◆ Your objective
Leaving out every image, restate all the records word for word.

Data excerpts: Begin

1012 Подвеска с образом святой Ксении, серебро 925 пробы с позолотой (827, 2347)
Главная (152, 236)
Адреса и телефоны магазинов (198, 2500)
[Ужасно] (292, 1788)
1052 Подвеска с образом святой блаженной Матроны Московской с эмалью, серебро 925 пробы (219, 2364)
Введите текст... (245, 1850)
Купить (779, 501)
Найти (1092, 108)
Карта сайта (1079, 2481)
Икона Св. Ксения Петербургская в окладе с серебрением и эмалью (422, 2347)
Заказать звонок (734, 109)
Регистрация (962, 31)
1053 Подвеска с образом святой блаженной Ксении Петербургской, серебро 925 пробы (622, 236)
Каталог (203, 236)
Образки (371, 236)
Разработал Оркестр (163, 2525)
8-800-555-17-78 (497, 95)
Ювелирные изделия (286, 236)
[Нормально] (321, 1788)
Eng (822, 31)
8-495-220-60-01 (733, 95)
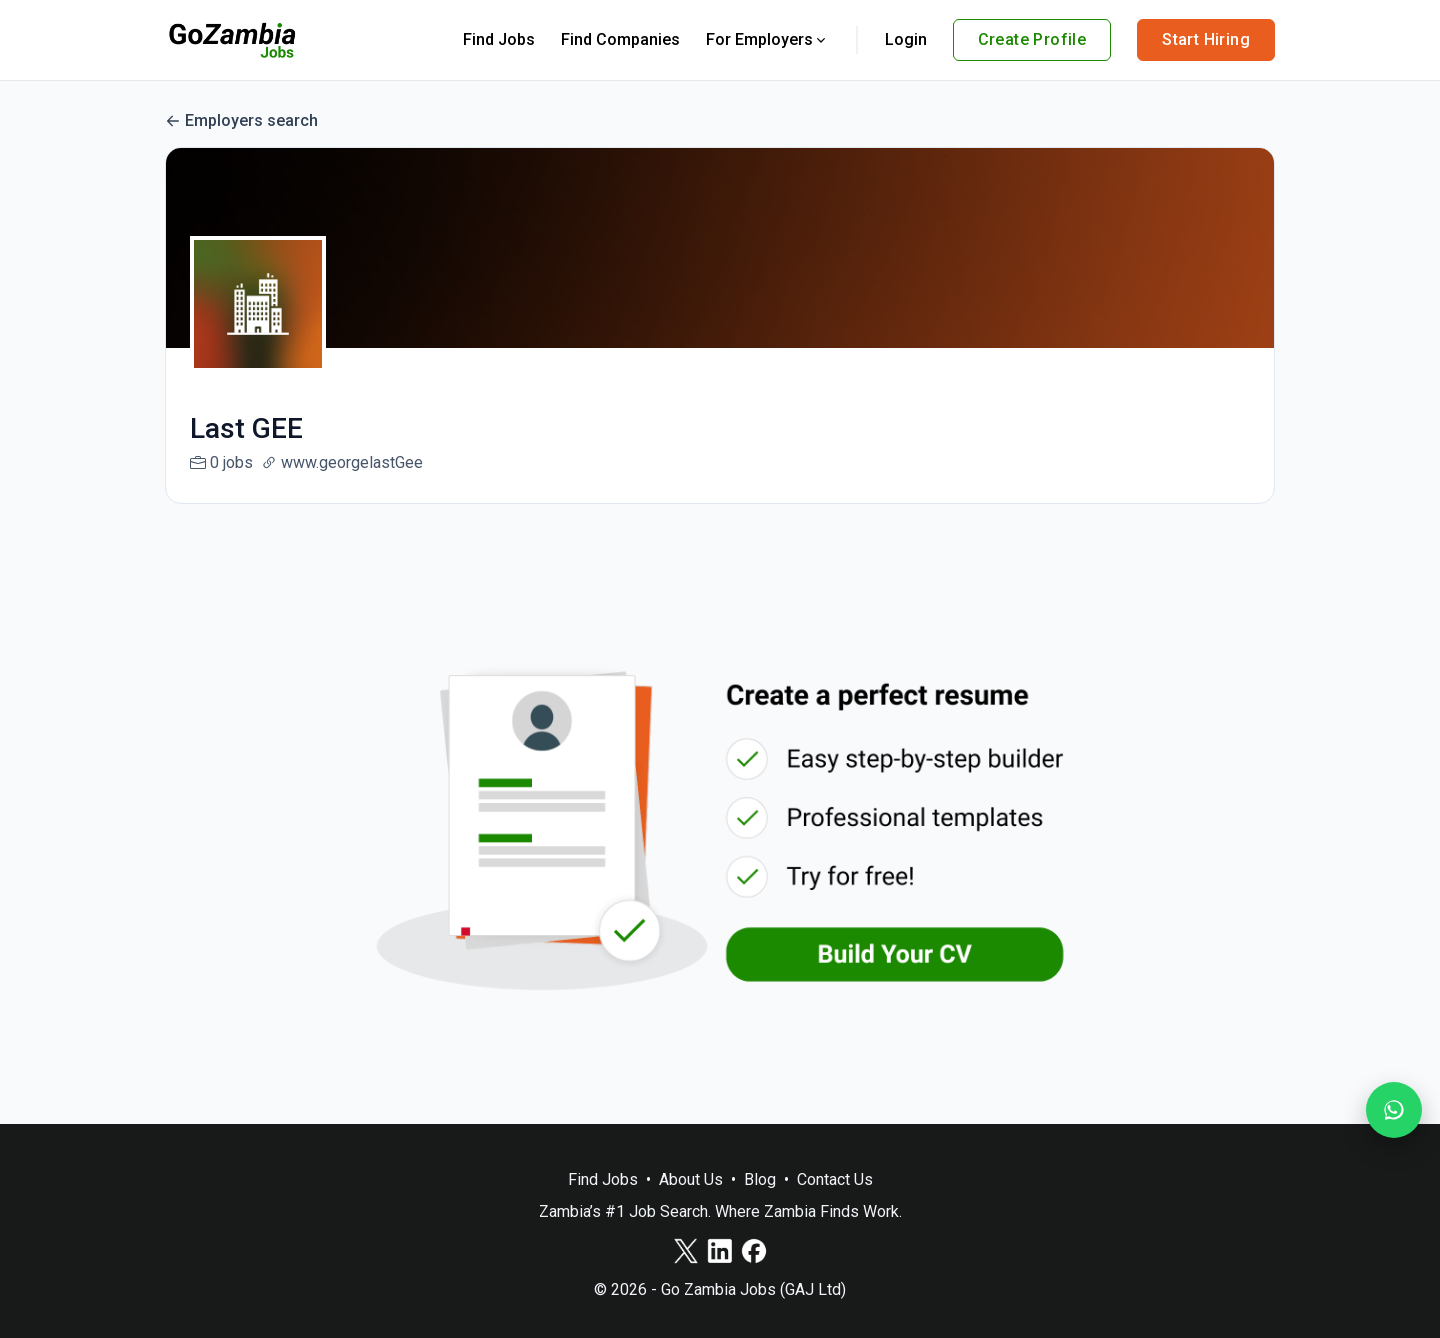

Data excerpts: End

◆ Finished exercise
1012 Подвеска с образом святой Ксении, серебро 925 пробы с позолотой (827, 2347)
Главная (152, 236)
Адреса и телефоны магазинов (198, 2500)
[Ужасно] (292, 1788)
1052 Подвеска с образом святой блаженной Матроны Московской с эмалью, серебро 925 пробы (219, 2364)
Введите текст... (245, 1850)
Купить (779, 501)
Найти (1092, 108)
Карта сайта (1079, 2481)
Икона Св. Ксения Петербургская в окладе с серебрением и эмалью (422, 2347)
Заказать звонок (734, 109)
Регистрация (962, 31)
1053 Подвеска с образом святой блаженной Ксении Петербургской, серебро 925 пробы (622, 236)
Каталог (203, 236)
Образки (371, 236)
Разработал Оркестр (163, 2525)
8-800-555-17-78 (497, 95)
Ювелирные изделия (286, 236)
[Нормально] (321, 1788)
Eng (822, 31)
8-495-220-60-01 (733, 95)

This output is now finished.